The National Database for Autism Research (NDAR) is moving toward a cloud-based data service (the standard now is to log in and download data with a java applet). What does this mean? It means that you can either get data packaged and sent to you via Amazon S3, or NDAR will make a database instance for you, also from your Amazon account.
Create an Amazon EC2 Security Group
- Open the Amazon EC2 console
- In the navigation pane on the left, click “Security Groups”
- Click Create Security Group, the big grey button at the top
- The name of the security group should be “NDAR,” and the description can be anything
Open up a Port for NDAR
Next, we need to open up a port for inbound connections from NDAR. Select the security group NDAR by clicking on it, and look at the bottom of the page to see details about the group:
- Click on the “Inbound” tab
- Next to “create a security rule,” “Custom TCP Rule” should be selected
- Under “port range,” add “1521”
- Click “Add Rule”
- Click “Apply Rule Changes”
If you want to arrange a meeting for someone to help you through the next steps, you can submit a help request. You can also give it a go on your own by:
- Clicking on the register tab (it will ask you to login) to see this screen:
- You can find your Amazon Web Services Account Number in the top right of the Manage your Account portal.
- The External ID is just a tag to identify the connection, and it doesn’t really matter what it is
- If everything is set up correctly, when you click “Attach AWS Account,” it will tell you that it’s been successfully added.
- Next, query NDAR as you normally would, and create a data package.

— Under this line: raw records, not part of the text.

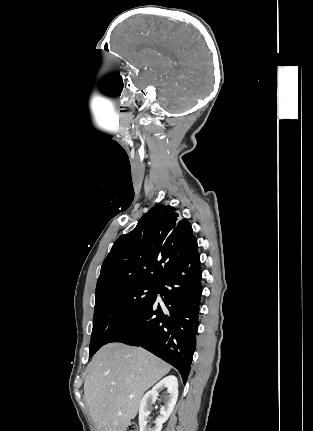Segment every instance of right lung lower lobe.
<instances>
[{
  "mask_svg": "<svg viewBox=\"0 0 313 431\" xmlns=\"http://www.w3.org/2000/svg\"><path fill=\"white\" fill-rule=\"evenodd\" d=\"M197 248L195 238L184 257L157 285L153 296L107 341L145 348L178 369L184 384L195 351L202 294ZM157 293L161 302L156 299Z\"/></svg>",
  "mask_w": 313,
  "mask_h": 431,
  "instance_id": "obj_1",
  "label": "right lung lower lobe"
}]
</instances>
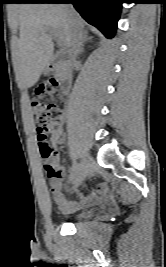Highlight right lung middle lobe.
I'll list each match as a JSON object with an SVG mask.
<instances>
[{
  "label": "right lung middle lobe",
  "mask_w": 166,
  "mask_h": 267,
  "mask_svg": "<svg viewBox=\"0 0 166 267\" xmlns=\"http://www.w3.org/2000/svg\"><path fill=\"white\" fill-rule=\"evenodd\" d=\"M23 1H25V0H18V3L23 2Z\"/></svg>",
  "instance_id": "dd1d6c3e"
}]
</instances>
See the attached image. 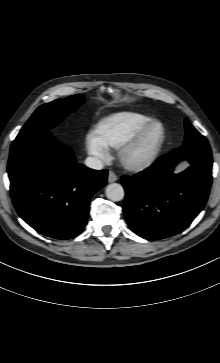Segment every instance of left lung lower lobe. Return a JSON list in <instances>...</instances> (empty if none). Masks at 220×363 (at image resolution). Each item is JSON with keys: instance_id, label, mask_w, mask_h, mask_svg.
I'll use <instances>...</instances> for the list:
<instances>
[{"instance_id": "1", "label": "left lung lower lobe", "mask_w": 220, "mask_h": 363, "mask_svg": "<svg viewBox=\"0 0 220 363\" xmlns=\"http://www.w3.org/2000/svg\"><path fill=\"white\" fill-rule=\"evenodd\" d=\"M183 159L191 166L180 174H173L174 166ZM211 181L210 146L174 149L146 170L133 177H122L128 225L137 235L149 240L180 233L204 208Z\"/></svg>"}]
</instances>
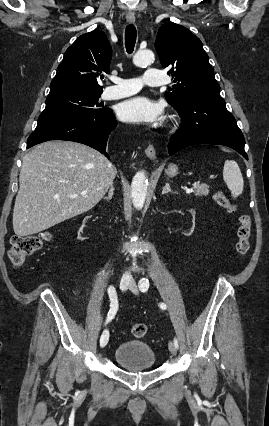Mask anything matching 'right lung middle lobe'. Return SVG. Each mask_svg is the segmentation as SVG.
Wrapping results in <instances>:
<instances>
[{
  "label": "right lung middle lobe",
  "mask_w": 269,
  "mask_h": 426,
  "mask_svg": "<svg viewBox=\"0 0 269 426\" xmlns=\"http://www.w3.org/2000/svg\"><path fill=\"white\" fill-rule=\"evenodd\" d=\"M101 93L77 89L50 92L35 131L103 112L98 102Z\"/></svg>",
  "instance_id": "1"
}]
</instances>
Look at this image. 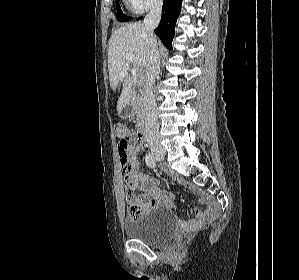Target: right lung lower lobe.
<instances>
[{"mask_svg":"<svg viewBox=\"0 0 299 280\" xmlns=\"http://www.w3.org/2000/svg\"><path fill=\"white\" fill-rule=\"evenodd\" d=\"M182 0H164L162 6V18L159 26L154 30L165 47L172 49L174 28L179 16ZM138 19H141L138 18Z\"/></svg>","mask_w":299,"mask_h":280,"instance_id":"1","label":"right lung lower lobe"}]
</instances>
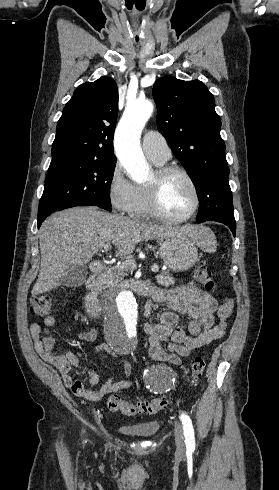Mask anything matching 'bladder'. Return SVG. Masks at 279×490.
I'll return each mask as SVG.
<instances>
[{"label": "bladder", "instance_id": "31cf9c89", "mask_svg": "<svg viewBox=\"0 0 279 490\" xmlns=\"http://www.w3.org/2000/svg\"><path fill=\"white\" fill-rule=\"evenodd\" d=\"M158 428L159 422L153 420L134 422L121 427L120 430L130 437H152L158 431Z\"/></svg>", "mask_w": 279, "mask_h": 490}]
</instances>
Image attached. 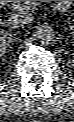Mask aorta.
<instances>
[{
	"instance_id": "obj_1",
	"label": "aorta",
	"mask_w": 74,
	"mask_h": 122,
	"mask_svg": "<svg viewBox=\"0 0 74 122\" xmlns=\"http://www.w3.org/2000/svg\"><path fill=\"white\" fill-rule=\"evenodd\" d=\"M37 38L42 45H50L56 39V32L51 26L44 25L38 29Z\"/></svg>"
}]
</instances>
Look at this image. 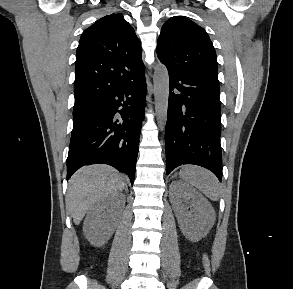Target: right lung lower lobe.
Masks as SVG:
<instances>
[{
  "mask_svg": "<svg viewBox=\"0 0 293 289\" xmlns=\"http://www.w3.org/2000/svg\"><path fill=\"white\" fill-rule=\"evenodd\" d=\"M146 91L143 75L73 110L67 180L84 165L103 163L125 172L133 184Z\"/></svg>",
  "mask_w": 293,
  "mask_h": 289,
  "instance_id": "right-lung-lower-lobe-1",
  "label": "right lung lower lobe"
}]
</instances>
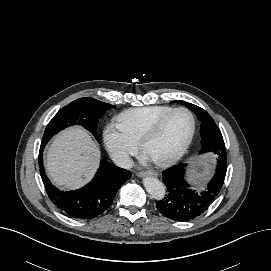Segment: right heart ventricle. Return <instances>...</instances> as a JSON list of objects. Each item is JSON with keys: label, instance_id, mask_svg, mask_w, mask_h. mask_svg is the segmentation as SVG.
<instances>
[{"label": "right heart ventricle", "instance_id": "e07e8e85", "mask_svg": "<svg viewBox=\"0 0 271 271\" xmlns=\"http://www.w3.org/2000/svg\"><path fill=\"white\" fill-rule=\"evenodd\" d=\"M167 105L145 106L122 112L118 117V125L135 143H139L142 135L163 115L172 110Z\"/></svg>", "mask_w": 271, "mask_h": 271}]
</instances>
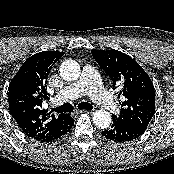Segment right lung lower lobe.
<instances>
[{"mask_svg":"<svg viewBox=\"0 0 174 174\" xmlns=\"http://www.w3.org/2000/svg\"><path fill=\"white\" fill-rule=\"evenodd\" d=\"M73 123H74V120L72 121V123L70 124V126H68V128L66 130H63L60 134L56 135L55 137H53L51 139H47V140H44V141H41V142H49V141L51 142L53 140H57L58 138L64 136L71 129Z\"/></svg>","mask_w":174,"mask_h":174,"instance_id":"obj_1","label":"right lung lower lobe"}]
</instances>
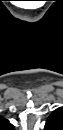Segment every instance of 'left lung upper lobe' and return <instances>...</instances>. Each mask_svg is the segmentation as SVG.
Returning <instances> with one entry per match:
<instances>
[{
  "label": "left lung upper lobe",
  "mask_w": 63,
  "mask_h": 130,
  "mask_svg": "<svg viewBox=\"0 0 63 130\" xmlns=\"http://www.w3.org/2000/svg\"><path fill=\"white\" fill-rule=\"evenodd\" d=\"M63 129V108H57L49 116L45 130H62Z\"/></svg>",
  "instance_id": "1"
}]
</instances>
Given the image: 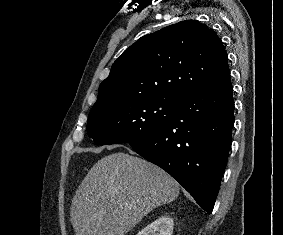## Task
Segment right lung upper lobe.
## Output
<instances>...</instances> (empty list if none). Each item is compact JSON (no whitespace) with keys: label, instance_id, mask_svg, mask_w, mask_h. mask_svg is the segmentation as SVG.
Segmentation results:
<instances>
[{"label":"right lung upper lobe","instance_id":"right-lung-upper-lobe-1","mask_svg":"<svg viewBox=\"0 0 283 235\" xmlns=\"http://www.w3.org/2000/svg\"><path fill=\"white\" fill-rule=\"evenodd\" d=\"M228 78L221 39L206 25L185 20L143 36L127 48L100 84L94 106L132 97L179 99Z\"/></svg>","mask_w":283,"mask_h":235}]
</instances>
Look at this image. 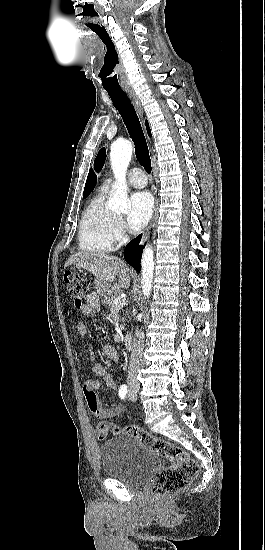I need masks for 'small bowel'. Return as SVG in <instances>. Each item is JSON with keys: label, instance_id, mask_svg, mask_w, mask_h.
Listing matches in <instances>:
<instances>
[{"label": "small bowel", "instance_id": "small-bowel-1", "mask_svg": "<svg viewBox=\"0 0 265 550\" xmlns=\"http://www.w3.org/2000/svg\"><path fill=\"white\" fill-rule=\"evenodd\" d=\"M99 308V298L95 293H90L83 304L81 312L84 314L94 313ZM76 332L85 336L87 333L86 327L82 323H77L75 326ZM86 350L89 355V361H93V349L89 343H86ZM101 352L104 357L110 361H117L118 353L116 349L110 344H104L101 347ZM92 373L94 376L100 379H88L83 384V393L85 395L89 410L100 419L111 418L117 415L120 408L110 407L106 408L102 405L101 401L97 398L95 391L104 388L115 389L116 383L113 374L106 371L103 365L95 363L92 366Z\"/></svg>", "mask_w": 265, "mask_h": 550}]
</instances>
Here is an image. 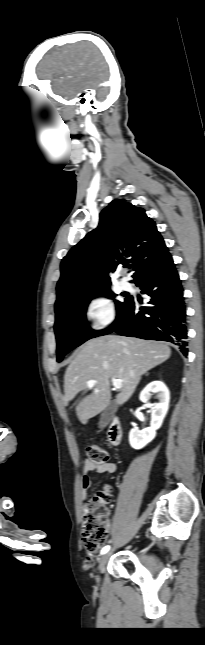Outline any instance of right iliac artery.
Wrapping results in <instances>:
<instances>
[{"label":"right iliac artery","mask_w":205,"mask_h":645,"mask_svg":"<svg viewBox=\"0 0 205 645\" xmlns=\"http://www.w3.org/2000/svg\"><path fill=\"white\" fill-rule=\"evenodd\" d=\"M109 549H110V546H109V545H107V546L103 547V548H102V550H101V554H105V553H107V552L109 551Z\"/></svg>","instance_id":"obj_1"}]
</instances>
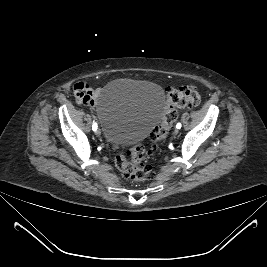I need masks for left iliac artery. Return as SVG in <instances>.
Returning <instances> with one entry per match:
<instances>
[{
	"mask_svg": "<svg viewBox=\"0 0 267 267\" xmlns=\"http://www.w3.org/2000/svg\"><path fill=\"white\" fill-rule=\"evenodd\" d=\"M176 127H177L178 129H180V128H181V123H177Z\"/></svg>",
	"mask_w": 267,
	"mask_h": 267,
	"instance_id": "left-iliac-artery-1",
	"label": "left iliac artery"
}]
</instances>
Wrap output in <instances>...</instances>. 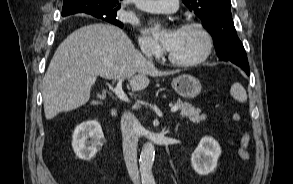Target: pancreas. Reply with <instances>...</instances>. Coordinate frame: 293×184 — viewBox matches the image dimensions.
Wrapping results in <instances>:
<instances>
[{"instance_id":"cf45deb5","label":"pancreas","mask_w":293,"mask_h":184,"mask_svg":"<svg viewBox=\"0 0 293 184\" xmlns=\"http://www.w3.org/2000/svg\"><path fill=\"white\" fill-rule=\"evenodd\" d=\"M180 109V115L183 117H188L194 123H200L206 119V115H200L201 110L195 108L187 102H182L180 99L175 104Z\"/></svg>"}]
</instances>
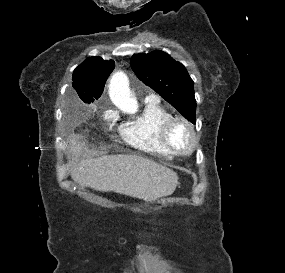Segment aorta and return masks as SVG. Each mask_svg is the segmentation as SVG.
<instances>
[{"mask_svg":"<svg viewBox=\"0 0 285 273\" xmlns=\"http://www.w3.org/2000/svg\"><path fill=\"white\" fill-rule=\"evenodd\" d=\"M109 96L113 104L123 112L136 113L138 111V102L130 91L125 73L117 72L112 76Z\"/></svg>","mask_w":285,"mask_h":273,"instance_id":"obj_1","label":"aorta"}]
</instances>
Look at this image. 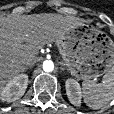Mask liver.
Wrapping results in <instances>:
<instances>
[{
	"instance_id": "obj_1",
	"label": "liver",
	"mask_w": 114,
	"mask_h": 114,
	"mask_svg": "<svg viewBox=\"0 0 114 114\" xmlns=\"http://www.w3.org/2000/svg\"><path fill=\"white\" fill-rule=\"evenodd\" d=\"M82 24L77 17L50 13L0 18V100L3 88L23 72L26 61L36 62L42 45L60 41Z\"/></svg>"
}]
</instances>
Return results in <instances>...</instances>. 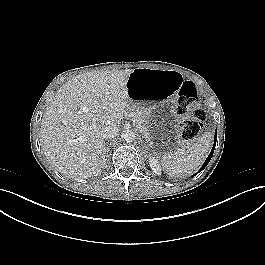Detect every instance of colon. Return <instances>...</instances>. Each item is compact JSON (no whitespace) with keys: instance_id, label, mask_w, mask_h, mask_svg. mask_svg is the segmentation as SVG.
<instances>
[{"instance_id":"obj_1","label":"colon","mask_w":265,"mask_h":265,"mask_svg":"<svg viewBox=\"0 0 265 265\" xmlns=\"http://www.w3.org/2000/svg\"><path fill=\"white\" fill-rule=\"evenodd\" d=\"M176 112L180 116H185L181 123L182 137L185 140L194 139L201 130L206 113L199 106L198 92L191 82H184L181 85Z\"/></svg>"}]
</instances>
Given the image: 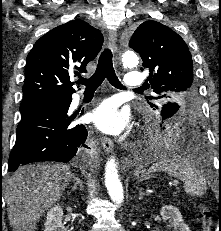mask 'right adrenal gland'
<instances>
[{
	"label": "right adrenal gland",
	"mask_w": 221,
	"mask_h": 231,
	"mask_svg": "<svg viewBox=\"0 0 221 231\" xmlns=\"http://www.w3.org/2000/svg\"><path fill=\"white\" fill-rule=\"evenodd\" d=\"M72 178L74 182L73 187H72L73 191L77 190L78 187L80 188V191H83L84 186H83L82 180H80V178L75 174H72Z\"/></svg>",
	"instance_id": "obj_1"
}]
</instances>
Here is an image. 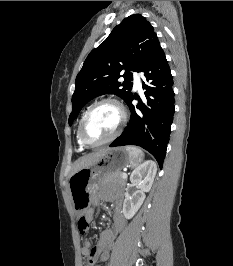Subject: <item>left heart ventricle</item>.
I'll return each mask as SVG.
<instances>
[{
	"label": "left heart ventricle",
	"mask_w": 233,
	"mask_h": 266,
	"mask_svg": "<svg viewBox=\"0 0 233 266\" xmlns=\"http://www.w3.org/2000/svg\"><path fill=\"white\" fill-rule=\"evenodd\" d=\"M121 120L119 109L110 103L99 106L88 118L84 135L89 142H99L111 136Z\"/></svg>",
	"instance_id": "left-heart-ventricle-1"
}]
</instances>
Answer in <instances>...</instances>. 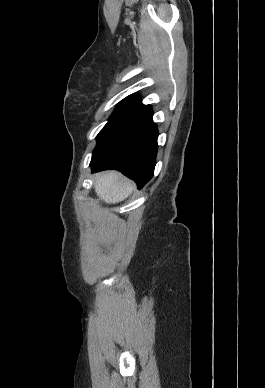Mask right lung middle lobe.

- Instead of launching their java applet, click on the “Launch to NDAR Hosted Database” button.
- Note: you can also go directly to the miNDAR tab and select an old data package you’ve created.
- In the next screen, you will be asked to select a “Dataspace Number.” NDAR will give you three, meaning that you can create three database instances:
- Select an empty slot (eg, Empty 2), and then click “Create New Password.” The password that you create will be needed to connect to your instance, so don’t lose it. Also note that the requirements are very stringent: I had to do it multiple times before the “Launch Cloud Database” button was un-grayed. If it seems buggy, try clicking “reset” and trying again.
- You will then see the loading icon of doom while the instance is created. Be patient - it can take a long time:
When it finishes, the “Loading…” will go away, and you will see something similar to the following:
Your Oracle database is now ready. You can log in at mindar.xxxxxxxxxx.xx-xxxx-1.rds.amazonaws.com Port xxxx service MINDAR. You have been assigned the username: flast, flast2, and flast3. Use the corresponding login for the dataspace and the password created before deployment to log in.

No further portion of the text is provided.